Creation and re-performance
Alceste was not the first result of a collaboration between poet and composer: it was preceded by the ballets Idris and Zenide and Aurora . Because of his Aurora , Wieland has often been compared to the great Italian librettist Metastasio . The poet accompanies his Alceste with many commentaries, which he wrote down in parallel. Right at the beginning of his essay, Experiment on the German Singspiel , Wieland explains his intention:
" Charles Burney , whose musical travels through France, Italy and Germany caused so much attention for some time, is right to be surprised that he has never encountered a German lyric theater in any of the German lands he wandered through."
Wieland advocated the thesis that the Italian and the French opera had to be opposed to something of equal value. The goal is an "interesting kind of drama" with the main emphasis on emotion (cf. the classic catharsis of tragedy and modern sentimentality ). Wieland pursued precisely this goal together with Anton Schweitzer in their opera Alceste . At the time of Schweitzer there was no genre of a “German Singspiel ”. Anna Amalia von Braunschweig-Wolfenbüttel , by marrying the Duchess of Saxony-Weimar and Eisenach , wanted to establish something of this kind in Weimar : a national stage for spoken theater and opera that was exemplary. There were many forerunners, of course, but so far they had not succeeded. Until then, it was different with popular singing games such as Johann Adam Hiller's Die Jagd or Schweitzer's Dorfgala , which, however, were not exemplary nationally (and internationally). Wieland and Schweitzer set about the task of writing a real German Singspiel that could hold its own in international comparison. The Alceste is considered a milestone on the way to a German opera .

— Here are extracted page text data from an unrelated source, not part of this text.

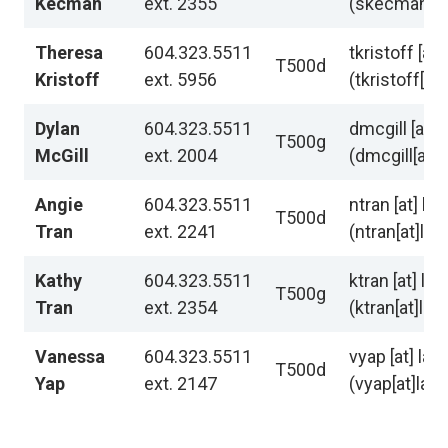
Kecman
ext. 2355
(skecman[at]
Theresa
604.323.5511
tkristoff
[at]
T500d
Kristoff
ext. 5956
(tkristoff[at
Dylan
604.323.5511
dmcgill
[at]
l
T500g
McGill
ext. 2004
(dmcgill[at]l
Angie
604.323.5511
ntran
[at]
lan
T500d
Tran
ext. 2241
(ntran[at]lan
Kathy
604.323.5511
ktran
[at]
lan
T500g
Tran
ext. 2354
(ktran[at]lan
Vanessa
604.323.5511
vyap
[at]
lan
T500d
Yap
ext. 2147
(vyap[at]lan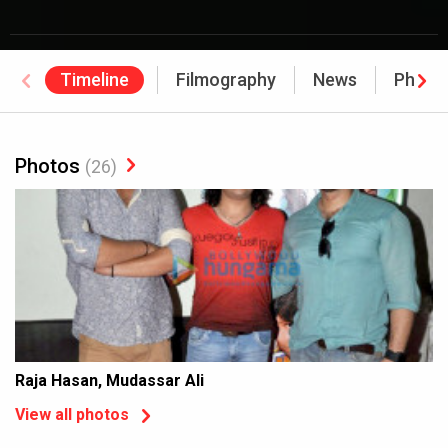
Timeline
Filmography
News
Photo
Photos
(26)
Raja Hasan, Mudassar Ali
View all photos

While the opera was one of the most frequently performed works on the German stage in its time, it later disappeared entirely from the repertoire of opera houses. In 1999, on the occasion of the European Capital of Culture Weimar, Stephan E. Wehr , the ACC Galerie Weimar e. V. and the visual artist Cornel Wachter put the piece back on stage 226 years after its premiere at the place of its creation, in Weimar in the Richard Wagner Hall of the Hotel Elephant Weimar. Deutschlandfunk broadcast this unique moment of the resurrection of this first-rate German cultural asset on its radio waves. In 2001 the world premiere recording by Stephan E. Wehr, the ACC Galerie Weimar e. V., Cornel Wachter and the record label Naxos. The opera was then offered worldwide under the Naxos label Marco Polo and made accessible to the interested public and academia. The Erfurt Philharmonic Orchestra performed under the direction of Stephan E. Wehr and the opera choir of the Erfurt Theater . Ursula Targler (Alceste), Sylvia Koke (Parthenia), Christian Voigt (Admet) and Christoph Johannes Wendel (Herkules) sang .

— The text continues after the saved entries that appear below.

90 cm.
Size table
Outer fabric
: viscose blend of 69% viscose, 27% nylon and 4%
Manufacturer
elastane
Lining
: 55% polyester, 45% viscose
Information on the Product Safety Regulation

In January 2008, the Berlin classics label released another recording in which the Concerto Köln orchestra played on historical instruments under the direction of Michael Hofstetter . The roles are cast with Simone Schneider (Alceste), Cyndia Sieden (Parthenia), Christoph Genz (Admet) and Josef Wagner (Herkules). The choir of the spirits was sung in this production by the Michaelstein Chamber Choir, whose conductor, Sebastian Göring, took over the rehearsal. The opera was staged by Hendrik Müller on the occasion of the reopening of the Duchess Anna Amalia Library in the ballroom of the Weimar residential palace and recorded for DVD.
The music
In terms of style, Anton Schweitzer's music can be classified as pre-classical , but still with baroque echoes in places . The orchestra consists of strings ( violins , violas , cellos , double bass ), 2 flutes , 2 oboes , 2 bassoons , 2 trumpets , 2 horns , timpani and fondamento ( harpsichord ). In addition to the four main actors, this opera also requires a four-part mixed choir (SSTB).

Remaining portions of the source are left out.